Moscou n'a pas respecté les termes de l'accord avec Riyad, explique le quotidien Frankfurter Rundschau :

«Pendant longtemps, les deux principaux rivaux que sont l'Arabie saoudite et la Russie ont plus ou moins accordé leurs violons et stabilisé le prix du brut en limitant le volume d'extraction. Les Saoudiens ont même fait du zèle en se restreignant plus qu'ils n'y étaient obligés. Mais ces derniers temps, la Russie a extrait et écoulé sur le marché mondial davantage que convenu. Car les ambitions hégémoniques de son président, Vladimir Poutine, requièrent des fonds. Les Saoudiens en ont eu assez. Ils ont menacé d'augmenter sensiblement l'offre, déclenchant ainsi une chute des prix. Cet épisode illustre à quel point les affaires liées à la matière première la plus importante au monde sont vulnérables. Dans les années à venir, la demande est appelée à reculer de manière continue.»

La Tribune (FR) /

Poutine se contrefiche des Arabes

Par le truchement d'une chute du prix du pétrole, Poutine cherche avant tout à affecter la production d'huile de schiste américaine, laquelle devrait profiter de l'épidémie de coronavirus grâce à des coûts d'extraction moindres, analyse l'économiste Michel Santi dans La Tribune :

«La fourmi russe peut se le permettre car elle dispose de considérables réserves grâce à un fonds souverain largement approvisionné, car ses ventes de pétrole et de gaz ne représentent plus que 55 pour cent de ses exportations et car le budget du pays n'est plus financé qu'à hauteur du tiers par les recettes pétrolières et gazières. La raison d'État et les intérêts de son pays priment évidemment pour Poutine, qui n'a (logiquement) cure des menaces quasiment existentielles pour le royaume saoudien d'une chute incontrôlée des tarifs pétroliers car ce pays dépend intégralement de ses exportations de brut. … Les répercussions régionales seront inévitablement dramatiques et ce d'autant que la réaction saoudienne à la manœuvre russe est quasiment suicidaire.»
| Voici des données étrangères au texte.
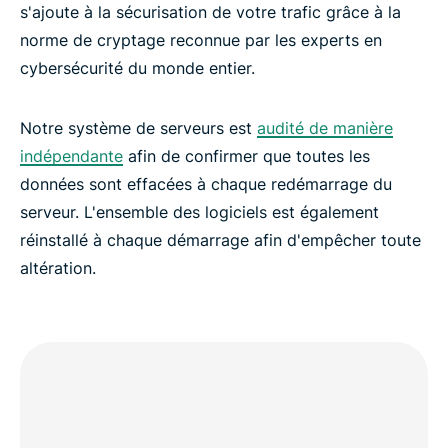
s'ajoute à la sécurisation de votre trafic grâce à la
norme de cryptage reconnue par les experts en
cybersécurité du monde entier.
Notre système de serveurs est
audité de manière
indépendante
afin de confirmer que toutes les
données sont effacées à chaque redémarrage du
serveur. L'ensemble des logiciels est également
réinstallé à chaque démarrage afin d'empêcher toute
altération.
Neue Zürcher Zeitung (CH) /

L'irresponsabilité aggrave la crise

La stratégie périlleuse des pays producteur de pétrole est déplorable, écrit Neue Zürcher Zeitung :

«Le litige entre l'Arabie saoudite et la Russie révèle aussi l'état déplorable de la coordination mondiale. Les deux pays sont membres du G20, le club des Etats les plus riches de la planète, qui cherche à peser sur les grandes orientations mondiales. Or s'ils voulaient agir de manière responsable, ils ne s'y prendraient pas de la sorte. Ici aussi, il s'avère que ce n'est pas nécessairement le virus qui est à l'origine des pires problèmes, mais la réponse apportée, quand celle-ci est prise sous l'effet de la panique.»